1

I apologize in advance, I'm not good at writing shell scripts.

I have a bash function that looks like this:

tagDownload() {
    mp3 "$@" | /home/username/bin/tag.py
}

where mp3 is another bash function that produces some output that is used by the python script. This function is stored in a dotfile that is sourced whenever a terminal is opened.
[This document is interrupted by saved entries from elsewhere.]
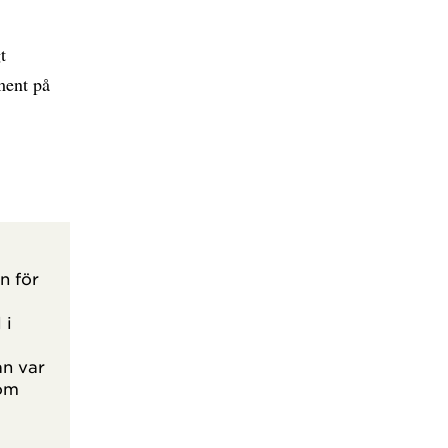
t
ment på
n för
 i
an var
som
What I expect (and want) to happen is for tagDownload and its constituent components to only be invoked when called. What is actually happening is that the python script is invoked when the dotfile that houses this definition is sourced when a new terminal is opened.

I have two questions:

  1. How should I structure tagDownload so that when its parent file is sourced, the python program isn't invoked?
  2. What rules does bash use to determine if something is an invocation vs a statement? I've had problems with this before and want to avoid such headaches in the future.

If I'm thinking about this incorrectly, please, correct me.
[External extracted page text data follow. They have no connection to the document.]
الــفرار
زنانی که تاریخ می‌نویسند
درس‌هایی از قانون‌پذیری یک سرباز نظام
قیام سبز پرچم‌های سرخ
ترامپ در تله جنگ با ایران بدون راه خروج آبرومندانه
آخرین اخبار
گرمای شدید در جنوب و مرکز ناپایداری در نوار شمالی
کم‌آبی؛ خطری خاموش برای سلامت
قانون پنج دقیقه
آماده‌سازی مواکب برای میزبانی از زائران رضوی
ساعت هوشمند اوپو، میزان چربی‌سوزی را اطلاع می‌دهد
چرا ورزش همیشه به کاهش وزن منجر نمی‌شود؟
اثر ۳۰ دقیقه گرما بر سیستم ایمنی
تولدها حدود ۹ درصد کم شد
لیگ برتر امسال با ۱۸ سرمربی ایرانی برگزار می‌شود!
  • Are you sure you aren't specifically calling tagDownload somewhere later in your dotfile? – jesse_b Oct 25 '19 at 14:21
  • 3
    A function will not be called automatically by defining it. You have a call to tagDownload somewhere, or to the Python script. Use set -x at the top of the file to see what's happening when a terminal is opened. – Kusalananda Oct 25 '19 at 14:40
  • As kindly pointed out by jesse_b and Kusalananda, I was actually calling the function elsewhere in my dotfiles due to a typo :S I feel embarrassed. If either of you posts an answer, I will mark it as the solution, thanks so much! – jakks0 Oct 25 '19 at 15:38
  • Hope to see you hear again. – ctrl-alt-delor Oct 25 '19 at 17:21
0

As discussed in the comments to the question, when defining a function in the shell, the act of defining it does not cause it to be called.

As the user realised later, they were in fact calling the function from another place, which caused the Python script to run.